Dalam hal bumbu makanan, semisal sambal terasi, kita bersedia memahami bahwa selera orang bisa berbeda, kita bisa saling bertoleransi bahwa masing-masing kita bisa berbeda. Ada yang suka pedas, ada yang tidak. Ada yang suka kecap, ada yang tidak. Ada yang suka asin, ada yang tidak. Begitu pula, ada yang suka sambal terasi, ada pula yang tidak.

Semua itu hanya bumbu makanan, yang ditujukan untuk menyedapkan makanan pokok yang kita konsumsi. Intinya adalah makanan pokok, sementara asin, manis, pedas, hingga sambal terasi, semua hanya bumbu, atau pelengkap. Karena sifatnya hanya bumbu atau pelengkap, kita bahkan boleh menggunakan atau tidak! Sebab intinya adalah makan, menjaga tubuh senatiasa sehat, agar dapat melanjutkan kehidupan dengan baik. Hanya itu. Soal rasa, itu selera.

Omong-omong soal kehidupan, nasi dan bumbunya bisa menjadi ibarat yang baik untuk kehidupan yang kita jalani. Masing-masing orang memiliki kehidupan sendiri, dan itulah pokok yang dimiliki setiap orang. Tetapi, terkait bumbu, setiap orang bisa berbeda.

Ada banyak bumbu kehidupan, sebagaimana ada banyak bumbu makanan. Kesukaan atau ketidaksukaan, kecocokan atau ketidakcocokan, itu sebenarnya hal biasa dalam kehidupan manusia.

Sebagai misal, ada orang yang sangat suka traveling. Sebegitu suka, sampai mereka rela menabung demi bisa jalan-jalan ke luar kota atau luar negeri.
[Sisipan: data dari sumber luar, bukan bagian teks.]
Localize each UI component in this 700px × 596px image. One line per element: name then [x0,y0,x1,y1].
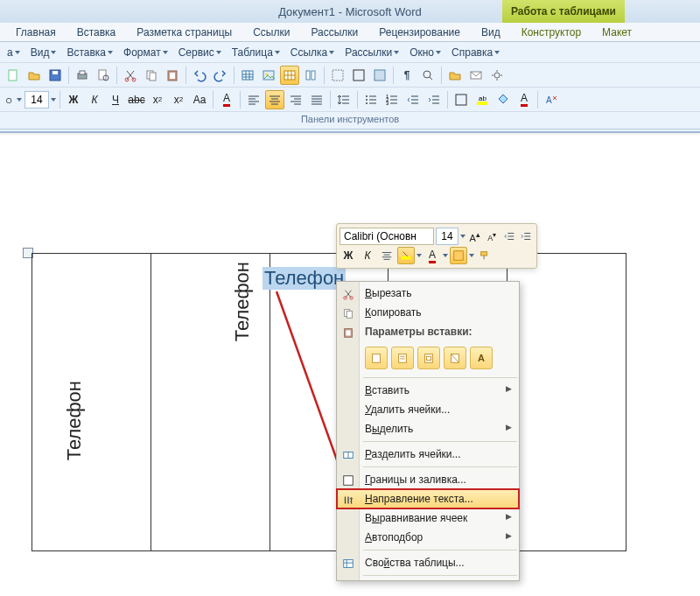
highlight-button[interactable]: ab [472,90,492,109]
menu-view[interactable]: Вид [25,44,62,61]
ctx-autofit[interactable]: Автоподбор [337,528,519,547]
line-spacing-button[interactable] [334,90,354,109]
ctx-text-direction[interactable]: Направление текста... [337,489,519,508]
insert-table-button[interactable] [238,66,257,85]
clear-formatting-button[interactable]: A [542,90,561,109]
menu-table[interactable]: Таблица [227,44,285,61]
chevron-down-icon[interactable] [416,254,422,257]
style-dropdown[interactable]: О [4,90,23,109]
tab-view[interactable]: Вид [471,24,511,41]
mail-button[interactable] [466,66,486,85]
show-marks-button[interactable]: ¶ [397,66,416,85]
menu-format[interactable]: Формат [118,44,173,61]
tab-table-design[interactable]: Конструктор [511,24,592,41]
bullets-button[interactable] [361,90,381,109]
ctx-insert[interactable]: Вставить [337,381,519,400]
paste-option-merge[interactable] [391,347,414,369]
menu-link[interactable]: Ссылка [285,44,340,61]
toggle-grid-button[interactable] [328,66,347,85]
bold-button[interactable]: Ж [64,90,83,109]
paste-option-nest[interactable] [417,347,440,369]
ctx-select[interactable]: Выделить [337,419,519,438]
mini-font-name[interactable] [340,228,434,245]
open-button[interactable] [24,66,44,85]
ctx-table-properties[interactable]: Свойства таблицы... [337,553,519,572]
menu-mailings[interactable]: Рассылки [340,44,404,61]
align-justify-button[interactable] [307,90,326,109]
paste-button[interactable] [163,66,182,85]
tab-home[interactable]: Главная [5,24,66,41]
mini-align-center[interactable] [378,247,396,264]
shading-color-button[interactable] [494,90,513,109]
tab-page-layout[interactable]: Разметка страницы [126,24,242,41]
strike-button[interactable]: abc [127,90,146,109]
decrease-indent-mini[interactable] [501,228,517,245]
ctx-cell-alignment[interactable]: Выравнивание ячеек [337,508,519,528]
paste-option-overwrite[interactable] [444,347,466,369]
table-cell[interactable] [32,254,151,551]
ctx-split-cells[interactable]: Разделить ячейки... [337,445,519,464]
ctx-delete-cells[interactable]: Удалить ячейки... [337,400,519,419]
settings-button[interactable] [487,66,507,85]
align-center-button[interactable] [265,90,284,109]
paste-option-keep-source[interactable] [365,347,388,369]
shading-button[interactable] [370,66,389,85]
copy-button[interactable] [142,66,161,85]
change-case-button[interactable]: Aa [190,90,209,109]
font-color-2-button[interactable]: A [514,90,534,109]
tab-references[interactable]: Ссылки [242,24,300,41]
ctx-borders-shading[interactable]: Границы и заливка... [337,470,519,489]
print-button[interactable] [73,66,92,85]
borders-dropdown[interactable] [452,90,471,109]
cell-text-selected[interactable]: Телефон [262,267,346,290]
align-left-button[interactable] [244,90,263,109]
underline-button[interactable]: Ч [106,90,125,109]
tab-mailings[interactable]: Рассылки [300,24,368,41]
columns-button[interactable] [301,66,320,85]
table-cell[interactable] [508,254,626,551]
draw-table-button[interactable] [280,66,299,85]
mini-highlight[interactable] [397,247,415,264]
chevron-down-icon[interactable] [443,254,448,257]
mini-format-painter[interactable] [476,247,494,264]
increase-indent-mini[interactable] [519,228,535,245]
mini-font-color[interactable]: A [424,247,441,264]
document-viewport[interactable]: Телефон Телефон Телефон A▴ A▾ Ж К A [0,153,700,596]
table[interactable] [32,253,626,551]
subscript-button[interactable]: x2 [148,90,167,109]
menu-service[interactable]: Сервис [173,44,227,61]
ctx-copy[interactable]: Копировать [337,303,519,322]
cell-text-vertical-2[interactable]: Телефон [231,262,254,341]
menu-help[interactable]: Справка [446,44,505,61]
paste-option-text-only[interactable]: A [470,347,493,369]
ctx-cut[interactable]: Вырезать [337,284,519,303]
menu-window[interactable]: Окно [404,44,446,61]
shrink-font-button[interactable]: A▾ [485,228,500,245]
folder-button[interactable] [445,66,465,85]
chevron-down-icon[interactable] [460,235,466,238]
tab-insert[interactable]: Вставка [66,24,127,41]
zoom-button[interactable] [418,66,438,85]
grow-font-button[interactable]: A▴ [467,228,483,245]
cut-button[interactable] [121,66,140,85]
save-button[interactable] [46,66,65,85]
menu-file[interactable]: а [2,44,25,61]
italic-button[interactable]: К [85,90,104,109]
superscript-button[interactable]: x2 [169,90,188,109]
chevron-down-icon[interactable] [51,98,56,102]
cell-text-vertical-1[interactable]: Телефон [63,381,86,460]
decrease-indent-button[interactable] [403,90,423,109]
numbering-button[interactable]: 123 [382,90,402,109]
menu-insert[interactable]: Вставка [61,44,118,61]
undo-button[interactable] [190,66,209,85]
mini-shading[interactable] [450,247,467,264]
mini-italic[interactable]: К [359,247,376,264]
font-size-input[interactable] [24,91,49,109]
redo-button[interactable] [211,66,230,85]
tab-review[interactable]: Рецензирование [368,24,471,41]
increase-indent-button[interactable] [424,90,444,109]
borders-button[interactable] [349,66,368,85]
font-color-button[interactable]: A [217,90,236,109]
new-doc-button[interactable] [4,66,23,85]
align-right-button[interactable] [286,90,305,109]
Mereka benar-benar suka, dan menikmati aktivitas traveling, dan menganggap sebagai hal penting dalam hidup. Apakah itu salah? Tentu saja tidak! Wong itu hanya bumbu kehidupan. Intinya adalah hidup. Soal bagaimana orang menjalani hidup, itu urusan mereka.

Sebaliknya, ada orang yang justru senang tinggal di rumah, damai meringkuk di sofa, sambil membaca buku. Sebegitu suka, sampai mereka tidak ingin keluar rumah, kalau saja tidak ada kepentingan atau keperluan. Mereka menganggap rumah adalah surga, dan bahagia di dalamnya. Apakah itu salah? Tentu saja tidak! Wong itu hanya bumbu kehidupan. Intinya adalah hidup. Soal bagaimana orang menjalani hidup, itu urusan mereka.

Lalu soal musik, film, bacaan favorit, jenis pakaian, makanan dan minuman kesukaan... daftarnya masih panjang. Semua itu bumbu kehidupan. Ada yang suka film komedi, ada pula yang suka film action. Sama-sama tidak salah, karena hanya soal selera. Ada yang suka novel detektif, ada yang suka novel drama. Sama-sama sah, meski berbeda.

Bahkan, dengan cara bagaimana kita menjalani kehidupan, itu juga hanya bumbu. Misal, ada yang menjadi dokter. Ada yang menjadi pilot. Ada yang menjadi penulis. Ada yang menjadi polisi. Ada yang menjadi pelukis. Daftarnya masih panjang. Dan kita bersyukur karena orang-orang memiliki profesi berbeda, sehingga saling membutuhkan dan saling melengkapi.

Apakah kita pernah menganggap orang lain salah, hanya karena ia memilih menjadi dokter? Apakah kita pernah menyalahkan orang lain, hanya karena ia memilih menjadi pilot? Tentu saja tidak, karena kita menyadari setiap orang memang bisa berbeda cita-cita, berbeda pilihan, dan setiap pilihan adalah hasil panjang latar belakang orang bersangkutan.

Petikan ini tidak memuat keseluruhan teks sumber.